-- DATA IN THIS EXERCISE follows --

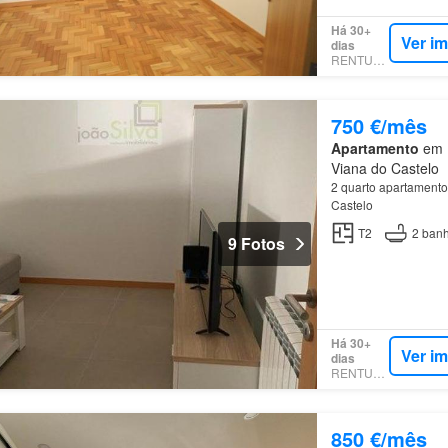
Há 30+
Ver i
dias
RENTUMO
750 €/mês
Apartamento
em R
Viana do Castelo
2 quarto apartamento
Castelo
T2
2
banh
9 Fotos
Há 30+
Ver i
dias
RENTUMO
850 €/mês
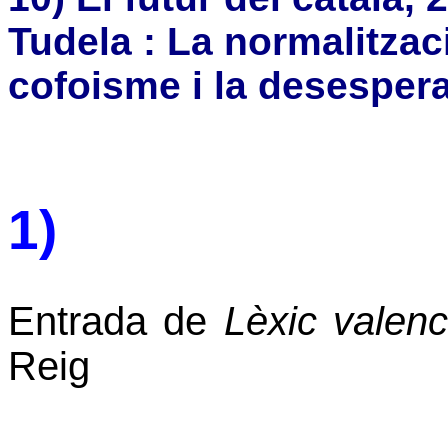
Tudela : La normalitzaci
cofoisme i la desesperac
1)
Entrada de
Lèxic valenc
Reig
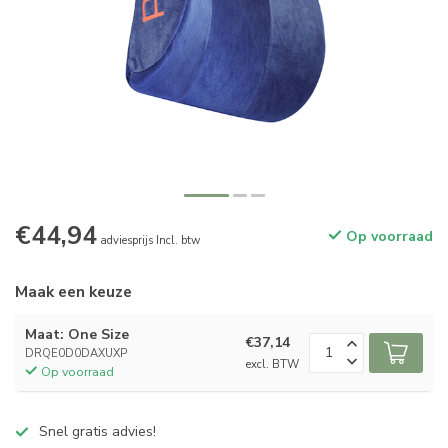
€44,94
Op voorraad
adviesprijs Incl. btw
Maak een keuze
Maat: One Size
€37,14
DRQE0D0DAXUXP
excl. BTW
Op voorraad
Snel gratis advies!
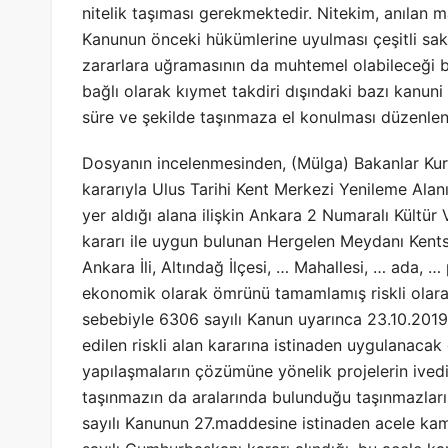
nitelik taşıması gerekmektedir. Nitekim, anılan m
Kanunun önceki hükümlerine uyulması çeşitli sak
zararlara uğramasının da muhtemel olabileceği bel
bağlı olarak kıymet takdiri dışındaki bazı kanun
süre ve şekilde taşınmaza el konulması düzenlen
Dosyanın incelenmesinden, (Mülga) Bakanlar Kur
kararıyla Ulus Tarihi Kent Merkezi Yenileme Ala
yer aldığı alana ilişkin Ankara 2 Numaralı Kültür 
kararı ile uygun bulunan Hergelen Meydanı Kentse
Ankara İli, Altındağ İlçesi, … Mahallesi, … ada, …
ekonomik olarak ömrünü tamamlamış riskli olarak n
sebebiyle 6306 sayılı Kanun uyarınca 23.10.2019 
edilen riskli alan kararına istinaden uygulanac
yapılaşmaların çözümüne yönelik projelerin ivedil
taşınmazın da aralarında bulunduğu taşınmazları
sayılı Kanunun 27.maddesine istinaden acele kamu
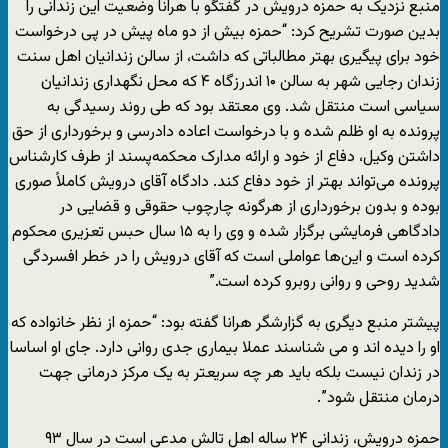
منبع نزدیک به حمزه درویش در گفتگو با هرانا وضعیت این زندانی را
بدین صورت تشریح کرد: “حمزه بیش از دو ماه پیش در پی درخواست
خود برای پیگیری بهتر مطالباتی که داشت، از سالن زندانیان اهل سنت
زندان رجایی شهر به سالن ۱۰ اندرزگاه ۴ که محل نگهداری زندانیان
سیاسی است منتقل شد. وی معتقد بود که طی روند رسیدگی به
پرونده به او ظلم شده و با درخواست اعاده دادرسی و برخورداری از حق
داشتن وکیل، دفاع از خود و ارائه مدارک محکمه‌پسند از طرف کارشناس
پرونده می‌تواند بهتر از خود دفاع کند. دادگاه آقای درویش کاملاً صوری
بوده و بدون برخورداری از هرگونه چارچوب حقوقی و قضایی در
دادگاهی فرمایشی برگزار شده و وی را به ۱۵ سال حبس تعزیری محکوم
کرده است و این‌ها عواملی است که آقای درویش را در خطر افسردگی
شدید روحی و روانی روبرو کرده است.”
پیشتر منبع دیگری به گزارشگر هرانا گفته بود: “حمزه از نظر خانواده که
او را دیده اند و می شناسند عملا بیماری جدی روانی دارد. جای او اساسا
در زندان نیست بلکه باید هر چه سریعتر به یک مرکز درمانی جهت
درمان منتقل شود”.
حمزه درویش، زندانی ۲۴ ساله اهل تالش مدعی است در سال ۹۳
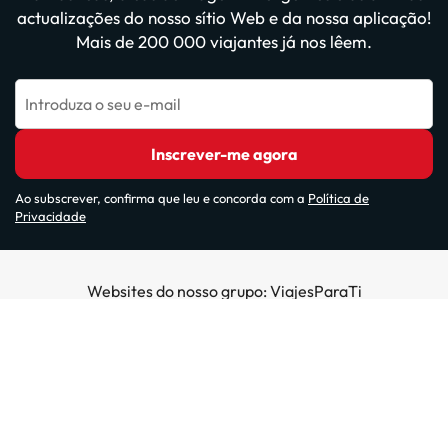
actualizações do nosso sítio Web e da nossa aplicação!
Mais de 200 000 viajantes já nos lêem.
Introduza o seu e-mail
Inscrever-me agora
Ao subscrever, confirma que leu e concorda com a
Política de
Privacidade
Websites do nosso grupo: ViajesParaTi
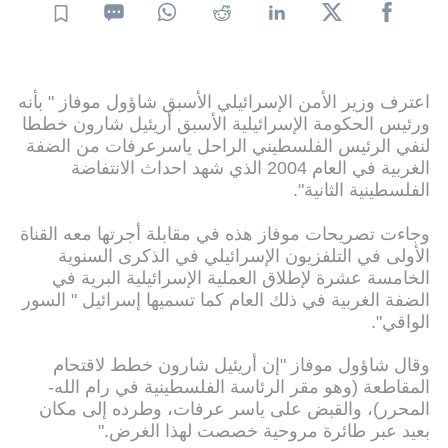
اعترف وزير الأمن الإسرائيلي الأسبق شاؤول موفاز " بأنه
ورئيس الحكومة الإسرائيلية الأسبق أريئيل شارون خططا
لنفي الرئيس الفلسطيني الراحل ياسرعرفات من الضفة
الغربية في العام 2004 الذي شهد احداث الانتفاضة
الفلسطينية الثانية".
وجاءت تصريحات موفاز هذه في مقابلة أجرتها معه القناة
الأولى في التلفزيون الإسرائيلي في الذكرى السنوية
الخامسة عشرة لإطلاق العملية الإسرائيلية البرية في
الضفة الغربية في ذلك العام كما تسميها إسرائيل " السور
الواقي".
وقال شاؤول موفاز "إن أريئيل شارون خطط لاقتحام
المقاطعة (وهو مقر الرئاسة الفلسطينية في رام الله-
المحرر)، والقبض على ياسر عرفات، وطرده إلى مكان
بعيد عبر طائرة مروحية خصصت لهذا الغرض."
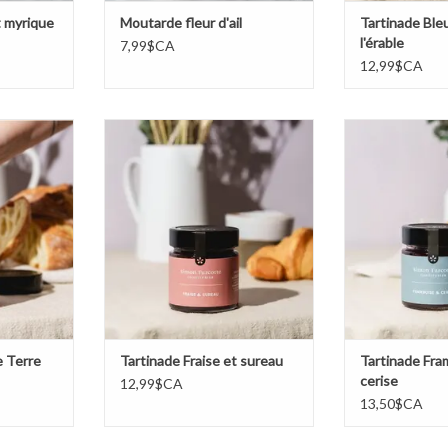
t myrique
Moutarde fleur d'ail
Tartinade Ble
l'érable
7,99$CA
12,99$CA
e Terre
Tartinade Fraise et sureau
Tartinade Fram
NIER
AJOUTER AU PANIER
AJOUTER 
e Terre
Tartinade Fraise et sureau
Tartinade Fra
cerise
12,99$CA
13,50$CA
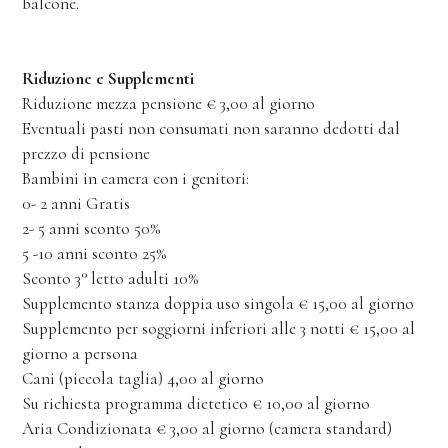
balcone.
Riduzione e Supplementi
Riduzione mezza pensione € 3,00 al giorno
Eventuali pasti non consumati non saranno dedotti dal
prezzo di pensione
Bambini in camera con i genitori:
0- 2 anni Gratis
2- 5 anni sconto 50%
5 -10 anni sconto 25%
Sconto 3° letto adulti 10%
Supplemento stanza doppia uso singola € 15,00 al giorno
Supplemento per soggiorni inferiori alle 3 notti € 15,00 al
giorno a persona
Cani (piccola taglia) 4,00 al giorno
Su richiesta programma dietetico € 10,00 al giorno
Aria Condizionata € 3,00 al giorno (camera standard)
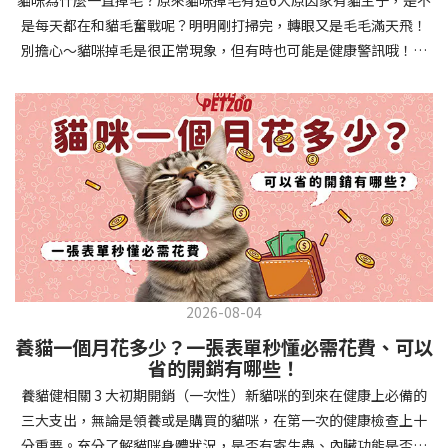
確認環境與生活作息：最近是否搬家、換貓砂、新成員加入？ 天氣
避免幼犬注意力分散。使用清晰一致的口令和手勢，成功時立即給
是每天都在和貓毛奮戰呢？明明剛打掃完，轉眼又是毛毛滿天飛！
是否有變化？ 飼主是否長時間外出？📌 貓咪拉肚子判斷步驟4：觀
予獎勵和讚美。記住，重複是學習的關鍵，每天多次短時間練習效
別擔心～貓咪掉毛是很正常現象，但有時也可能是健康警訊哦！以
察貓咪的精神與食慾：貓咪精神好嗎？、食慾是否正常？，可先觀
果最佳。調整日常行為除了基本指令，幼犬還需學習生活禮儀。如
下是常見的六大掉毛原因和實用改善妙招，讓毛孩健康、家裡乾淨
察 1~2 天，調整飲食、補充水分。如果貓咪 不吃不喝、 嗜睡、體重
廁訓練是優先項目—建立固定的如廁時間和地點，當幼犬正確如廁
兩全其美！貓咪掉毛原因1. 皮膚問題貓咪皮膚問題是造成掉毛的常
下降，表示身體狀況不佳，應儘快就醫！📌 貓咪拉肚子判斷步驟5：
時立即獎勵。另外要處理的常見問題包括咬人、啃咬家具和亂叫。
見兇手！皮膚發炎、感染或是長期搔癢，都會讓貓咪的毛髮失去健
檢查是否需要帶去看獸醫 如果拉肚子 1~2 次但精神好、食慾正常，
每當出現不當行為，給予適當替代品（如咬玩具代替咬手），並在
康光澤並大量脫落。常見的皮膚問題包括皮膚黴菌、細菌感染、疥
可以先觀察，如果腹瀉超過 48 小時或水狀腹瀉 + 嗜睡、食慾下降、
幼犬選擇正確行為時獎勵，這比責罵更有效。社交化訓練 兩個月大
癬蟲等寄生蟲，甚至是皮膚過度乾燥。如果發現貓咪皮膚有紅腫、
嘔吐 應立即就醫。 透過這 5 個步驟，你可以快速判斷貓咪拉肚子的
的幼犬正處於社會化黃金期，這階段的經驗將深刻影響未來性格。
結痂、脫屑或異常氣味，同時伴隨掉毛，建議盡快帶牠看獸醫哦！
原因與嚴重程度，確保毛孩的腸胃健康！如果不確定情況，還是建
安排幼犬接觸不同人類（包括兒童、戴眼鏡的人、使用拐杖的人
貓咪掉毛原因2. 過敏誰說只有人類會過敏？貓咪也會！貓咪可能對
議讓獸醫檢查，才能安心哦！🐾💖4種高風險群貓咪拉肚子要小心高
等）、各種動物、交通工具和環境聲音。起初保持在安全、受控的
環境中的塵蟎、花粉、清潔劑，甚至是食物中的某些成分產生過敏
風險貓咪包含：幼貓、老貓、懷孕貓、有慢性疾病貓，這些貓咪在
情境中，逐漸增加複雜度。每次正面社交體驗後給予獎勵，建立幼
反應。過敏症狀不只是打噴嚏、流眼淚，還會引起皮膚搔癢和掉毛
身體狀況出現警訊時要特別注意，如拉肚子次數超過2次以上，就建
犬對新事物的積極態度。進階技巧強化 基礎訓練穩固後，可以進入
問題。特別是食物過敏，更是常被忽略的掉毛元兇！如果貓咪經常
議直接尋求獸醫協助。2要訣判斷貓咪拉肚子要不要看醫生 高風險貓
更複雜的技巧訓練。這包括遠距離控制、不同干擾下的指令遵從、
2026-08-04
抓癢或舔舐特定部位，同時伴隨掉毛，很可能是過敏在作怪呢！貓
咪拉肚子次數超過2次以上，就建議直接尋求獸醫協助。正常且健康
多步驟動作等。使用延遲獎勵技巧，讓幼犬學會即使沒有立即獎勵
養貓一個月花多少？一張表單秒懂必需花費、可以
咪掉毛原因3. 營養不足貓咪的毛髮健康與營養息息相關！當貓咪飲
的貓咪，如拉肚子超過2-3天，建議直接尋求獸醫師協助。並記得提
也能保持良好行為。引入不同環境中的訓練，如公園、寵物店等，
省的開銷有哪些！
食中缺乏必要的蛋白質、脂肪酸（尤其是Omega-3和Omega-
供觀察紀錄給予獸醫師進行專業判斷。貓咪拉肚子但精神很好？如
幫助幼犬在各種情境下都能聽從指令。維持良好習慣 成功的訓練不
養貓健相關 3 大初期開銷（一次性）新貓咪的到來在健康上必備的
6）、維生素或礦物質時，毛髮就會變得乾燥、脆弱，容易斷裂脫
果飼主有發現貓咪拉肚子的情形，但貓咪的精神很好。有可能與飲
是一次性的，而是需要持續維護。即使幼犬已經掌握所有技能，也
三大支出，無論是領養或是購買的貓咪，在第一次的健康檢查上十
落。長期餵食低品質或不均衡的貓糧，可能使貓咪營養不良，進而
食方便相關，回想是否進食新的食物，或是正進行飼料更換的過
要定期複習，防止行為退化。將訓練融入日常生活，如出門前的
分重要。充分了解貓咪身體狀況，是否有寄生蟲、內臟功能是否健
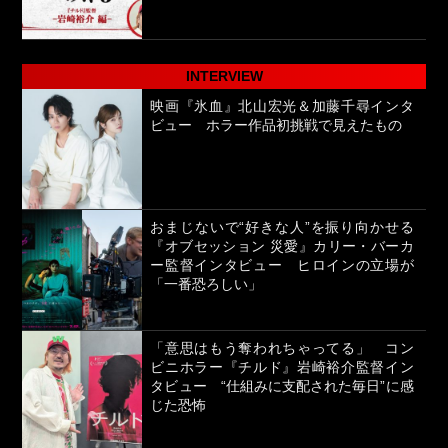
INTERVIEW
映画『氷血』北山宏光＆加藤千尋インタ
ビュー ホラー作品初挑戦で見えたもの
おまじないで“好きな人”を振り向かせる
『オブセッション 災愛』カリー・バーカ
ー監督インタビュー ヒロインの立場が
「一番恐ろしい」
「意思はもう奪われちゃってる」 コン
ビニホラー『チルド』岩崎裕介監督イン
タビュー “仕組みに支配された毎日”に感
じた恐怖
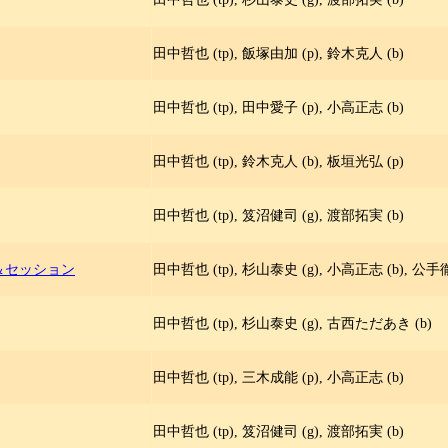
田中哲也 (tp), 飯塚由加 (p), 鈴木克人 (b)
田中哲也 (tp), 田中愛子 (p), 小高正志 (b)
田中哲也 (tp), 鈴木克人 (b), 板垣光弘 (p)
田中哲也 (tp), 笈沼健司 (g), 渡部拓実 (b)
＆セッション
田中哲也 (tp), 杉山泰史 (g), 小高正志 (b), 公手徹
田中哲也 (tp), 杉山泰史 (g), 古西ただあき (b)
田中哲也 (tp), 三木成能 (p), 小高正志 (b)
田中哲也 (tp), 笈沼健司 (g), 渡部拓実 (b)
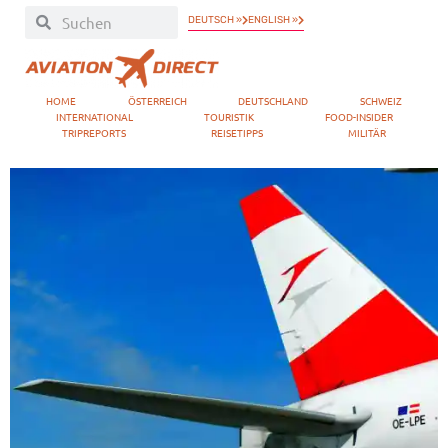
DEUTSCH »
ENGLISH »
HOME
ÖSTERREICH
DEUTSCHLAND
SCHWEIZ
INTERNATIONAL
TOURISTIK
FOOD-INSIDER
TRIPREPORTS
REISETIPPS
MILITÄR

-- DATA IN THIS EXERCISE concluded --

**PROMPT:** How many lines in the data above contain the word "حمزه"? Reply with only that figure.

**RESPONSE TO THE EXERCISE:** 4